As our sweat contains essential electrolytes like sodium, magnesium, potassium, and calcium, all of which are crucial for proper muscle function, incorporating these electrolytes into your fluid intake through a sports drink like Prime Hydration, Gatorade and Liquid IV can ensure that these losses are adequately replenished. By replenishing electrolytes, performance can be maintained throughout the exercise session.
Ensuring proper fluid replacement after exercise is crucial for all athletes. However, in scenarios where athletes need to engage in consecutive bouts of exercise, such as competitions or multiple daily training sessions. Therefore, prioritizing fluid replacement becomes even more important to prevent starting the next bout in a dehydrated state.
The effectiveness of the post-exercise hydration strategy is influenced by two main factors: the volume of fluid consumed and the type of fluid chosen. By carefully considering both these factors, athletes can optimize their hydration status for optimal performance and recovery.
Recommended Water Intake
The recommended daily water intake for athletes varies depending on several factors, including body size, environmental conditions, activity level, intensity, and training status. It is important to tailor hydration practices to individual needs.
As a general guideline, young athletes should aim to consume approximately 0.5-1 oz. of water per pound of body weight throughout the day.
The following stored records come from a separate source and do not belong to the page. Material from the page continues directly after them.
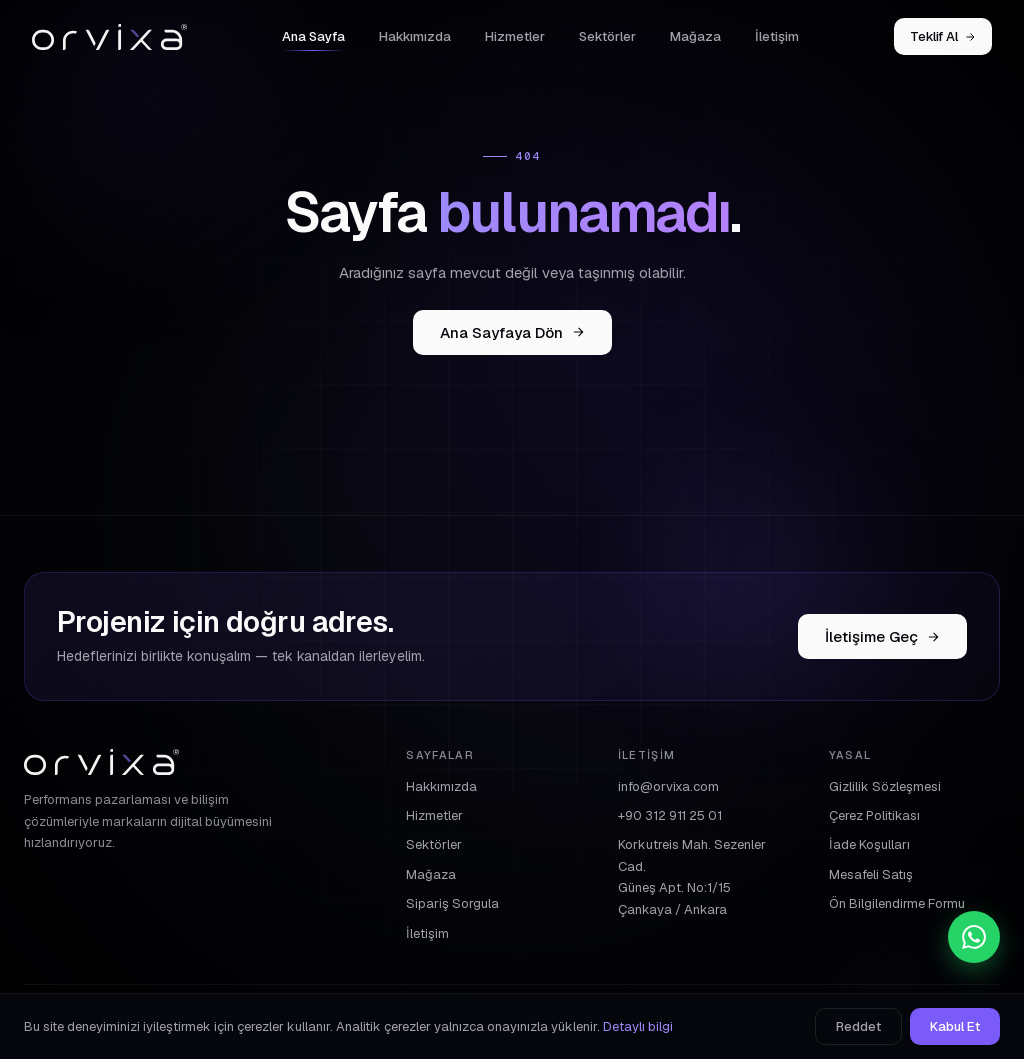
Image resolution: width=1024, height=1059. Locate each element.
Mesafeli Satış (871, 874)
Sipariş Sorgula (452, 903)
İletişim (777, 36)
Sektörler (607, 36)
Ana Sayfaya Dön (512, 332)
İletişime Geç (882, 636)
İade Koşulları (869, 844)
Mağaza (695, 36)
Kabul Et (955, 1026)
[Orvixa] (109, 37)
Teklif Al (943, 36)
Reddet (858, 1026)
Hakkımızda (415, 36)
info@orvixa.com (668, 786)
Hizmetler (515, 36)
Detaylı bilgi (638, 1026)
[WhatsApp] (974, 937)
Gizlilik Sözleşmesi (885, 786)
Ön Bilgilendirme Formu (897, 903)
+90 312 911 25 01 (670, 815)
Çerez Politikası (874, 815)
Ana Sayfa (313, 36)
During exercise, it is advised to limit water weight loss to no more than 2% of body weight.
To maintain proper hydration, incorporate various strategies such as drinking water, sports drinks, or hydration multipliers, taking regular water breaks during exercise (drink 4-6 gulps every 15 to 20 minutes), and replenishing fluid loss after exercise by consuming 24 oz. of water for every pound of water weight lost during the workout.